▶ **Exercise**:
Wherever the listing holds a picture, leave it out, and copy the remainder exactly.

▶ **Materials provided**:
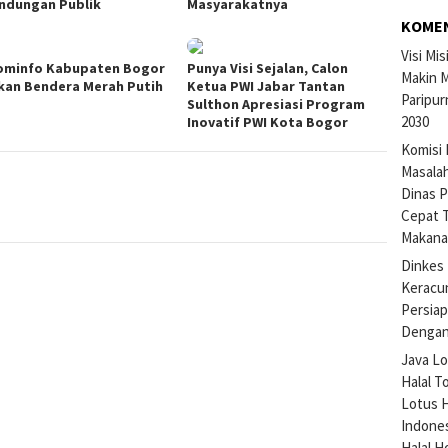
indungan Publik
Masyarakatnya
KOME
Visi Mi
ominfo Kabupaten Bogor
Punya Visi Sejalan, Calon
Makin M
kan Bendera Merah Putih
Ketua PWI Jabar Tantan
Paripur
Sulthon Apresiasi Program
2030
Inovatif PWI Kota Bogor
Komisi 
Masalah
Dinas P
Cepat 
Makan
Dinkes 
Keracu
Persiap
Dengan
Java Lo
Halal T
Lotus H
Indone
Halal H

▶ **Problem solution**:
indungan Publik
Masyarakatnya
KOME
Visi Mi
ominfo Kabupaten Bogor
Punya Visi Sejalan, Calon
Makin M
kan Bendera Merah Putih
Ketua PWI Jabar Tantan
Paripur
Sulthon Apresiasi Program
2030
Inovatif PWI Kota Bogor
Komisi 
Masalah
Dinas P
Cepat 
Makan
Dinkes 
Keracu
Persiap
Dengan
Java Lo
Halal T
Lotus H
Indone
Halal H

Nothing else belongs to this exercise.